Data extracted from a collection
++++

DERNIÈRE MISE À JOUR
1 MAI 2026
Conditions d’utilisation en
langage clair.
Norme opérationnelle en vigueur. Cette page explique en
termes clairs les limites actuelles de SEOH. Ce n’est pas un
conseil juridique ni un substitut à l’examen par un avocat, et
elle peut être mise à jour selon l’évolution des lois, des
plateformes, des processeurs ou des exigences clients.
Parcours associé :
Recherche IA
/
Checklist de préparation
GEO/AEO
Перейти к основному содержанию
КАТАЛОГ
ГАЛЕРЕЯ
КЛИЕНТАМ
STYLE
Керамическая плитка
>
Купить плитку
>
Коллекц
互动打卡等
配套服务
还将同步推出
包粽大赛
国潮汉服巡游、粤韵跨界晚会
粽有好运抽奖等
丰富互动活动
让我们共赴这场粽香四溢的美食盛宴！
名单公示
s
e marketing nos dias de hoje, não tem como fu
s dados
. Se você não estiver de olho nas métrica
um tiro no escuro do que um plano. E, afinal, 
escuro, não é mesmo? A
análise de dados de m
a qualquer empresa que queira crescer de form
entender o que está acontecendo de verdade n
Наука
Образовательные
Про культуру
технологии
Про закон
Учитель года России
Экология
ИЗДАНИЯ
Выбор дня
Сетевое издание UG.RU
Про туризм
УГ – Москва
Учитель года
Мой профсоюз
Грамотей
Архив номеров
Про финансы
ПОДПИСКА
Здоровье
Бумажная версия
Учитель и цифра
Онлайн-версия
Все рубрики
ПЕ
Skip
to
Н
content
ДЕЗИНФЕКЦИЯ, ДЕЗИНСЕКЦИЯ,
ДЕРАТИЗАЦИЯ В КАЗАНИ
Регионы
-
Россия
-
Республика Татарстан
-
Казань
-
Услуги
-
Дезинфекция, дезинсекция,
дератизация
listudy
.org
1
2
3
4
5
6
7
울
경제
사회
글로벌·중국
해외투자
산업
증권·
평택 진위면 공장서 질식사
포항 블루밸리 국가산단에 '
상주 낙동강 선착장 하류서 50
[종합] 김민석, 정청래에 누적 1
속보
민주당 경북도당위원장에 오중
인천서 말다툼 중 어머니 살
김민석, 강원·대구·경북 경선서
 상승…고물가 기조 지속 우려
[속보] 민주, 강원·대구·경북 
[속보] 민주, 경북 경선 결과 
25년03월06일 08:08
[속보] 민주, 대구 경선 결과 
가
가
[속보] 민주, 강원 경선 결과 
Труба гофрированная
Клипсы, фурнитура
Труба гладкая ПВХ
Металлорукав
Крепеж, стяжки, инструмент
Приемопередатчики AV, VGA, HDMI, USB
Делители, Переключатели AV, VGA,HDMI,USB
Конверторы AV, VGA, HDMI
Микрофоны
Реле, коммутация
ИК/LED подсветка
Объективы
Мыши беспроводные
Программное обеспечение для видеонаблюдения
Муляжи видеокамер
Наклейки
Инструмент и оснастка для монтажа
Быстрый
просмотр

++++

**WHAT YOU ARE ASKED TO DO**
The result consists of the line with "김민석, 강원·대구·경북 경선서" through the last line of the entries above, repeated exactly and with nothing else.

**WRITTEN SOLUTION**
김민석, 강원·대구·경북 경선서
 상승…고물가 기조 지속 우려
[속보] 민주, 강원·대구·경북 
[속보] 민주, 경북 경선 결과 
25년03월06일 08:08
[속보] 민주, 대구 경선 결과 
가
가
[속보] 민주, 강원 경선 결과 
Труба гофрированная
Клипсы, фурнитура
Труба гладкая ПВХ
Металлорукав
Крепеж, стяжки, инструмент
Приемопередатчики AV, VGA, HDMI, USB
Делители, Переключатели AV, VGA,HDMI,USB
Конверторы AV, VGA, HDMI
Микрофоны
Реле, коммутация
ИК/LED подсветка
Объективы
Мыши беспроводные
Программное обеспечение для видеонаблюдения
Муляжи видеокамер
Наклейки
Инструмент и оснастка для монтажа
Быстрый
просмотр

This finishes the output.